Stress - What it Does to the Body
Your body doesn't know the difference between a physical threat or an emotional threat. The stress response is the same.
Stress puts your body into a ""fight or flight"" state – the one and only goal is survival.
Stress causes increased heart rate, increase blood flow, muscles to tense, decreased digestion, and decreased sex hormone production.
Once the perceived threat is gone, the body is able to return to a normal relaxed state.
The amygdala in the brain is the “Night Watch"" on high alert for any and all potential threats.
You know the feeling when you're driving and the person in front of you slams on the brakes and your stomach flies up into your throat and your heart starts pounding out of your chest and you death grip the steering wheel and your foot hits the brakes with full force and you get all hot and shit?
That is the amygdala sounding the alarm - and the crazy part is that you did not have to think about any of it. It just happened.
The bodies stress response is a physiological gift that keeps you alive.

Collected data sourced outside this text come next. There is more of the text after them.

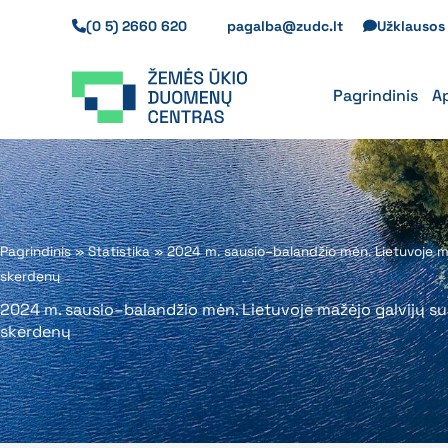
Pereiti
(0 5) 2660 620
pagalba@zudc.lt
Užklauso
prie
turinio
Pagrindinis
A
Pagrindinis
»
Statistika
»
2024 m. sausio–balandžio mėn. Lietuvoje ma
skerdenų
2024 m. sausio–balandžio mėn. Lietuvoje mažėjo galvijų su
skerdenų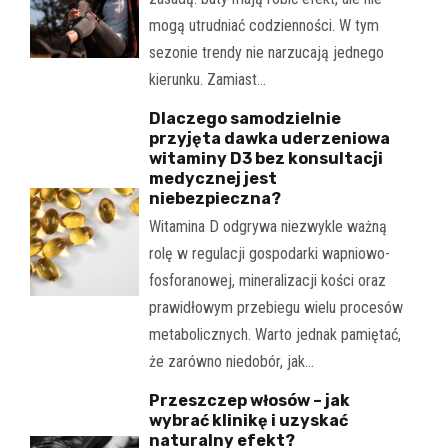
mogą utrudniać codzienności. W tym
sezonie trendy nie narzucają jednego
kierunku. Zamiast…
Dlaczego samodzielnie
przyjęta dawka uderzeniowa
witaminy D3 bez konsultacji
medycznej jest
niebezpieczna?
Witamina D odgrywa niezwykle ważną
rolę w regulacji gospodarki wapniowo-
fosforanowej, mineralizacji kości oraz
prawidłowym przebiegu wielu procesów
metabolicznych. Warto jednak pamiętać,
że zarówno niedobór, jak…
Przeszczep włosów – jak
wybrać klinikę i uzyskać
naturalny efekt?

The problem becomes when the body is under CHRONIC stress.
Chronic stress impairs sleep, proper digestion, sex drive, mood, recovery, energy levels, and fat loss.
Unfortunately, the brain cannot differentiate between a potential car accident and other forms of stress like financial worry, relationship problems, poor nutrition, over exercising, and… you know… a global pandemic.

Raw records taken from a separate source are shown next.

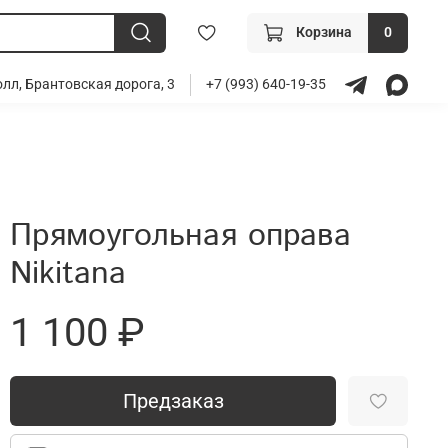
Корзина
0
лл, Брантовская дорога, 3
+7 (993) 640-19-35
Прямоугольная оправа
Nikitana
1 100 ₽
Предзаказ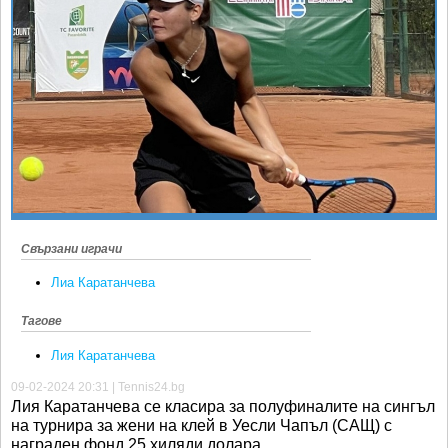
Ретро
SOFIA OPEN
Спорт&Фитнес
КЛУБОВЕ
Други
БЛОГ
Любители
ВИДЕО
ЖЪЛТО
РАКЕТНИ
Свързани играчи
Лиа Каратанчева
Тагове
Лия Каратанчева
09-02-2024 20:31 | Tennis24.bg
Лия Каратанчева се класира за полуфиналите на сингъл
на турнира за жени на клей в Уесли Чапъл (САЩ) с
награден фонд 25 хиляди долара.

While removing stress from your life can be damn near impossible, because, life happens, rather than trying to remove the stress, focus on developing effective coping mechanisms.

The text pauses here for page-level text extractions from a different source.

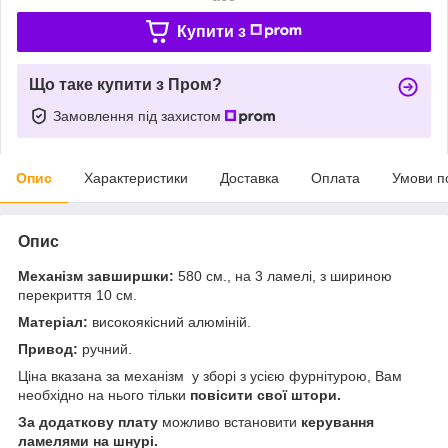
Купити з
Що таке купити з Пром?
Замовлення під захистом
Опис
Характеристики
Доставка
Оплата
Умови п
Опис
Механізм завширшки:
580 см., на 3 ламелі, з шириною
перекриття 10 см.
Матеріал:
високоякісний алюміній.
Привод:
ручний.
Ціна вказана за механізм у зборі з усією фурнітурою, Вам
необхідно на нього тільки
повісити свої штори.
За додаткову плату
можливо встановити
керування
ламелями на шнурі.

Body needs time in the ""rest and digest"" state so prioritize time for calm and relaxing activities. Try reading, meditating, journaling, low intensity exercise, connecting with friends, or listening to music.
The beauty is that you don't need to devote an entire day to trying to relax, although that would be amazing wouldn’t it???? If you can find 10 or 15 minutes a day to be calm, that can be enough to help your body effectively cope with chronic stress and mitigate the impact of the bodies physiological stress response.